Ask HN: Things You Wish You Knew Before Getting into Machine Learning Especially for those who switched careers to become a machine learning practitioner, data scientist, data engineer vs. |
Ask HN: Things You Wish You Knew Before Getting into Machine Learning Especially for those who switched careers to become a machine learning practitioner, data scientist, data engineer vs. |
1. That software engineering skills are way more important than ML skills.
2. That you'd be spending more time on making presentation than doing ML (and it makes sense, it's very important to present statistics properly).
3. That most problems don't need good ML models. Something cheap and easy is often good enough. What you do need to be good, is data pipelines around them (see 1.)
In my case, I learned ML enough to feel "senior" compared to other people in company and online in less than a year. Same path to Senior SWE took me much longer (way larger mandatory knowledge base, probably because ML is a young field). So I'd say ML is definitely easier.
Also there's a great Coursera course on ML for Kaggle: https://www.coursera.org/learn/competitive-data-science
I think once you finish it, you're better than 60% of silicon valley data scientists, no kidding.
See this course to get into Kaggle: https://www.coursera.org/learn/competitive-data-science
When presented with a new problem, you have to build the data infrastructure before you can do any learning.
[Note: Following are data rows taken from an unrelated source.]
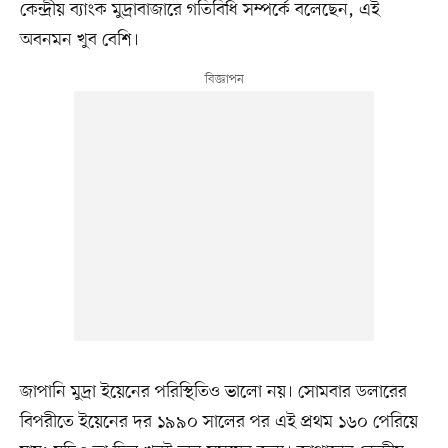
কেন্দ্রীয় ব্যাংক মুদ্রাবাজারে গতিবিধি সম্পর্কে বলেছেন, এই
অবনমন খুব বেশি।
জাপানি মুদ্রা ইয়েনের পরিস্থিতিও ভালো নয়। সোমবার ডলারের
বিপরীতে ইয়েনের দর ১৯৯০ সালের পর এই প্রথম ১৬০ পেরিয়ে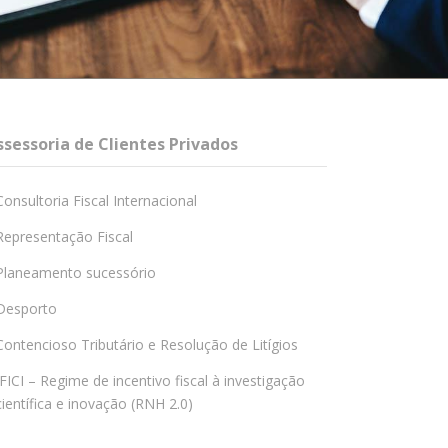
ssessoria de Clientes Privados
Consultoria Fiscal Internacional
Representação Fiscal
Planeamento sucessório
Desporto
Contencioso Tributário e Resolução de Litígios
IFICI – Regime de incentivo fiscal à investigação
científica e inovação (RNH 2.0)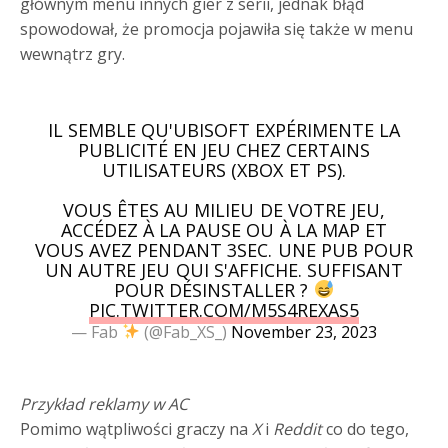
głównym menu innych gier z serii, jednak błąd
spowodował, że promocja pojawiła się także w menu
wewnątrz gry.
IL SEMBLE QU'UBISOFT EXPÉRIMENTE LA
PUBLICITÉ EN JEU CHEZ CERTAINS
UTILISATEURS (XBOX ET PS).
VOUS ÊTES AU MILIEU DE VOTRE JEU,
ACCÉDEZ À LA PAUSE OU À LA MAP ET
VOUS AVEZ PENDANT 3SEC. UNE PUB POUR
UN AUTRE JEU QUI S'AFFICHE. SUFFISANT
POUR DÉSINSTALLER ?
PIC.TWITTER.COM/M5S4REXAS5
— Fab
(@Fab_XS_)
November 23, 2023
Przykład reklamy w AC
Pomimo wątpliwości graczy na
X
i
Reddit
co do tego,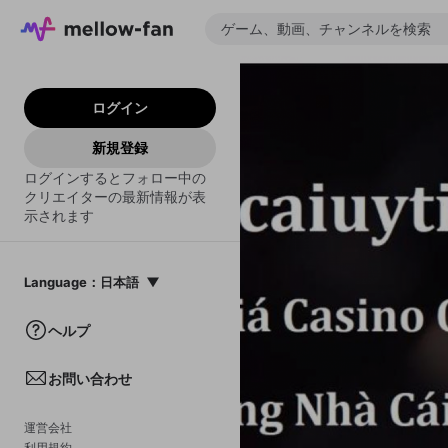
ログイン
新規登録
ログインするとフォロー中の
クリエイターの最新情報が表
示されます
Language
：
日本語
日本語
ヘルプ
English
お問い合わせ
中文(簡体)
한국어
運営会社
利用規約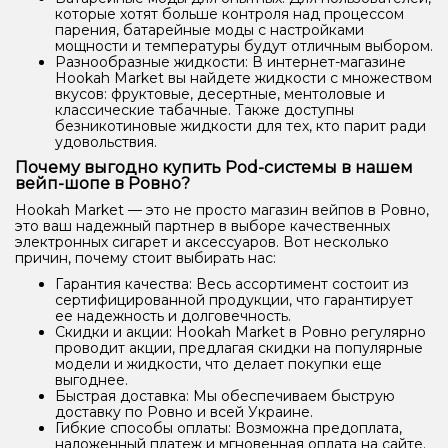
которые хотят больше контроля над процессом
парения, батарейные моды с настройками
мощности и температуры будут отличным выбором.
Разнообразные жидкости: В интернет-магазине
Hookah Market вы найдете жидкости с множеством
вкусов: фруктовые, десертные, ментоловые и
классические табачные. Также доступны
безникотиновые жидкости для тех, кто парит ради
удовольствия.
Почему выгодно купить Pod-системы в нашем
вейп-шопе в Ровно?
Hookah Market — это не просто магазин вейпов в Ровно,
это ваш надежный партнер в выборе качественных
электронных сигарет и аксессуаров. Вот несколько
причин, почему стоит выбирать нас:
Гарантия качества: Весь ассортимент состоит из
сертифицированной продукции, что гарантирует
ее надежность и долговечность.
Скидки и акции: Hookah Market в Ровно регулярно
проводит акции, предлагая скидки на популярные
модели и жидкости, что делает покупки еще
выгоднее.
Быстрая доставка: Мы обеспечиваем быструю
доставку по Ровно и всей Украине.
Гибкие способы оплаты: Возможна предоплата,
наложенный платеж и мгновенная оплата на сайте.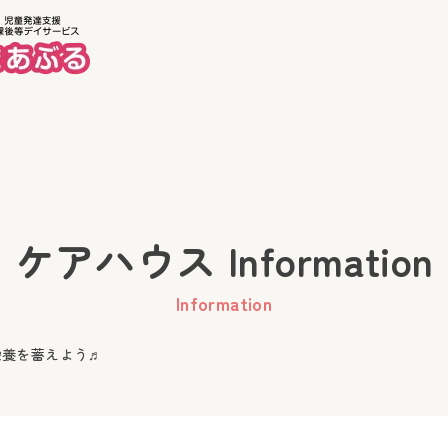
ホーム
美徳
ケアハウス Information
Information
栄養を蓄えよう♬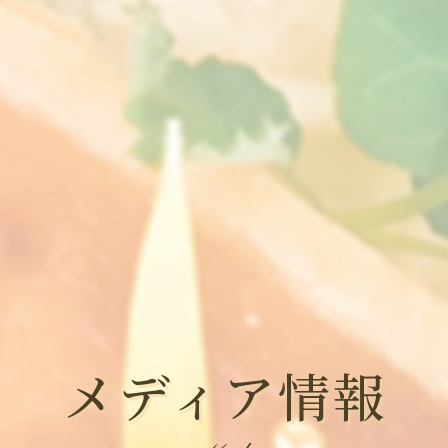
メディア情報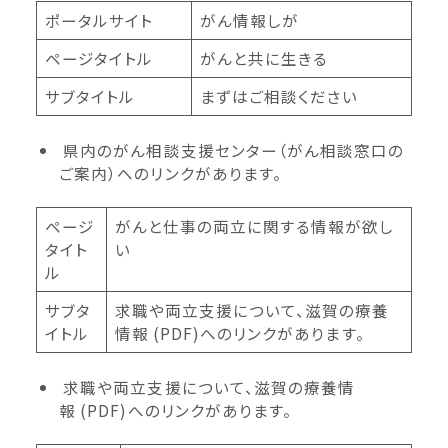
ポータルサイト
がん情報しが
ページタイトル
がんと共に生きる
サブタイトル
まずはご相談ください
県内のがん相談支援センター（がん相談窓口の
ご案内）へのリンクがあります。
ページ
がんと仕事の両立に関する情報が欲し
タイト
い
ル
サブタ
求職や両立支援について、滋賀の療養
イトル
情報 (PDF)へのリンクがあります。
求職や両立支援について、滋賀の療養情
報 (PDF)へのリンクがあります。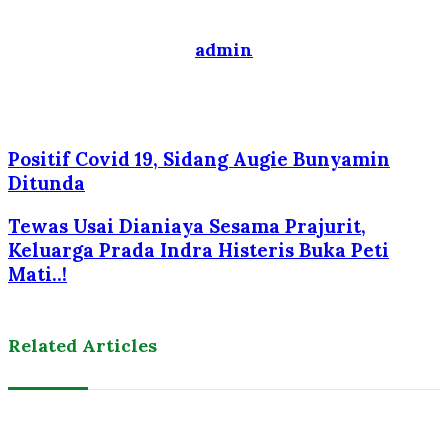
admin
Website
Positif Covid 19, Sidang Augie Bunyamin
Ditunda
Tewas Usai Dianiaya Sesama Prajurit,
Keluarga Prada Indra Histeris Buka Peti
Mati..!
Related Articles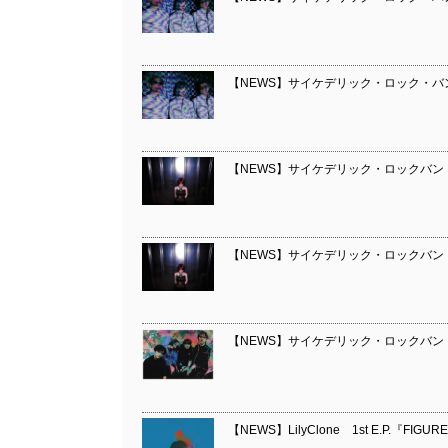
【NEWS】サイケデリック・ロック・バンド L
【NEWS】サイケデリック・ロックバンド Li
【NEWS】サイケデリック・ロックバンド Lily
【NEWS】サイケデリック・ロックバンド L
【NEWS】LilyClone 1st E.P.『FIG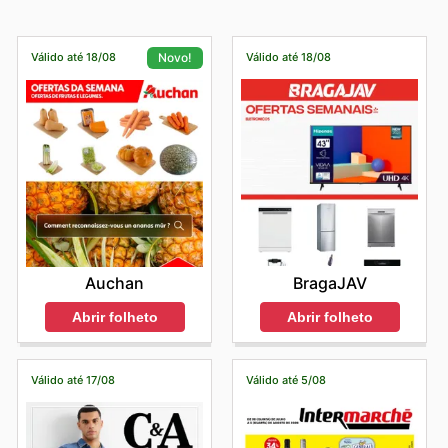
Válido até 18/08
Válido até 18/08
Novo!
BragaJAV
Auchan
Abrir folheto
Abrir folheto
Válido até 17/08
Válido até 5/08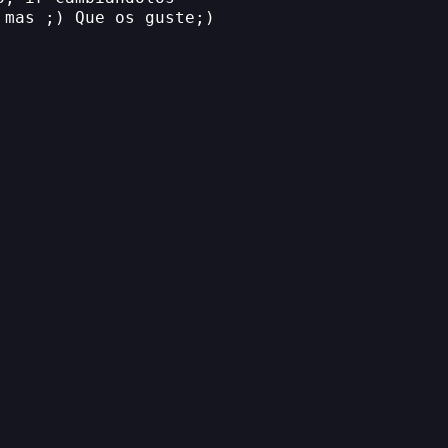
 mas ;) Que os guste;)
But if you are on a team maintaining a project over the long term, you amortise the cost of this a bit. You will still see big impacts from improving your data, but you will also see big improvements from modeling improvements, though often that will just be plugging in a different box.
But I actually think this is a good thing of your goal is to build applications. These methods are hot right now because they are very good at things that are hard for us to program, so they let us build better systems.
One other thing I'll mention is that GDPR has made a lot of inane things pretty painful, largely due to overly conservative lawyers. This is probably mostly an issue for large consumer tech companies.
I'm serious about this. Ultimately the job is just software development plus statistics.
If you are a software developer, work on your statistics.
If you're a statistician, learn to program.
Most people will have gaps in both of these sub-fields.
Do not, under any circumstances, take any online courses that include the phrases "data science" or "machine learning" in the title.
In industry, you also need to balance the amount of time and effort it takes to build your model against the incremental benefit.